2. 🔀 Decision Plane vs. Execution Plane

  • Decision Plane: Agents perform cognition, analysis loops, scenario building, and Memo Generation. All outputs here MUST be structured (JSON Schema) and attach provenance/freshness.
  • Execution Plane: Only deterministic workflows (e.g. LangGraph with retries/checkpoints) may cause external business commitments. Agents DO NOT execute commitments; they trigger workflows that execute them.

3. 🛡️ Absolute Boundaries (Forbidden Zones)

Agents MUST NOT:

  • Exfiltrate secrets or modify **/*.env/production API keys.
  • Bypass branch protection or execute silent destructive changes.
  • Bypass the Shannon Security Gate for canary/production releases.
  • Make public claims without generating a verifiable Evidence Pack.

4. 🧠 Memory & Routing

  • Provider Routing: Use provider_router.py to route logic.
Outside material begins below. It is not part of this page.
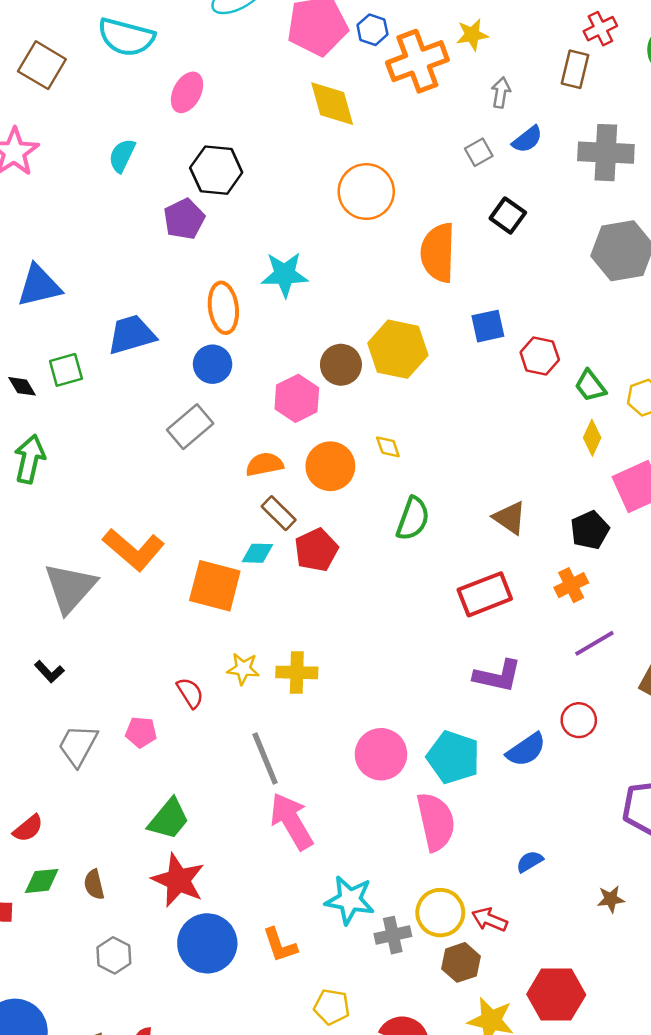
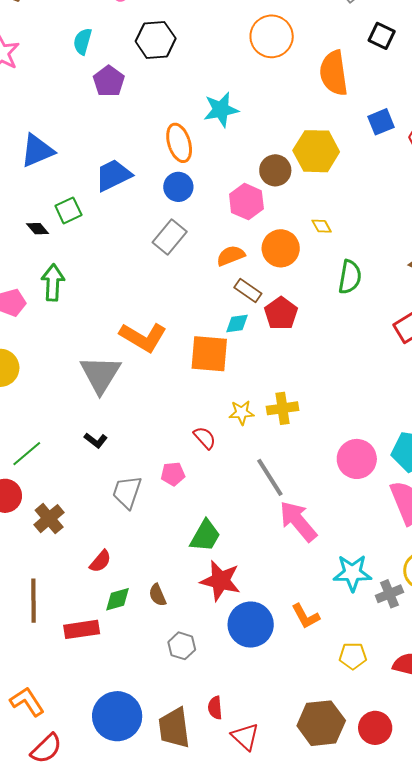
purple pentagon: (184, 219) -> (109, 81), moved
Highly sensitive data (M&A financials) routes to local/private inference.
  • Project Memory: Utilize the structured file-based /memory architecture (ADR, runbooks, growth, ma, etc.). No unstructured "dumps" allowed.

5. 🤖 Agent Role Restrictions

Any AI acting in this system must strictly adopt one of these roles:

  • Observer: Monitors and scores (No commit).
  • Recommender: Proposes and generates memos (No direct commit).
  • Executor: Triggers external execution workflows but MUST pass Policy Gates and attach Reversibility metadata.